== TASK TO COMPLETE ==
Restate word for word the lines from the one containing "far, there have" through the end of the listing below, with both ends included.

[PROVIDED RECORDS Boundary: Start]

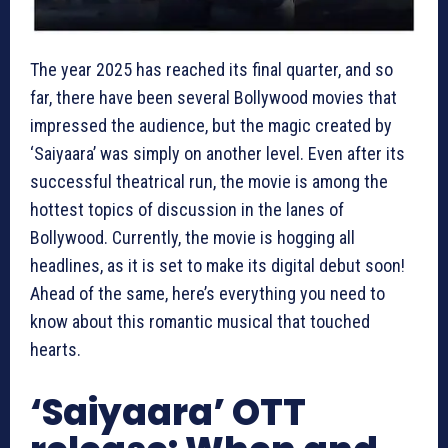
The year 2025 has reached its final quarter, and so
far, there have been several Bollywood movies that
impressed the audience, but the magic created by
‘Saiyaara’ was simply on another level. Even after its
successful theatrical run, the movie is among the
hottest topics of discussion in the lanes of
Bollywood. Currently, the movie is hogging all
headlines, as it is set to make its digital debut soon!
Ahead of the same, here’s everything you need to
know about this romantic musical that touched
hearts.
‘Saiyaara’ OTT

[PROVIDED RECORDS Boundary: End]

== SOLUTION TO THIS EXERCISE ==
far, there have been several Bollywood movies that
impressed the audience, but the magic created by
‘Saiyaara’ was simply on another level. Even after its
successful theatrical run, the movie is among the
hottest topics of discussion in the lanes of
Bollywood. Currently, the movie is hogging all
headlines, as it is set to make its digital debut soon!
Ahead of the same, here’s everything you need to
know about this romantic musical that touched
hearts.
‘Saiyaara’ OTT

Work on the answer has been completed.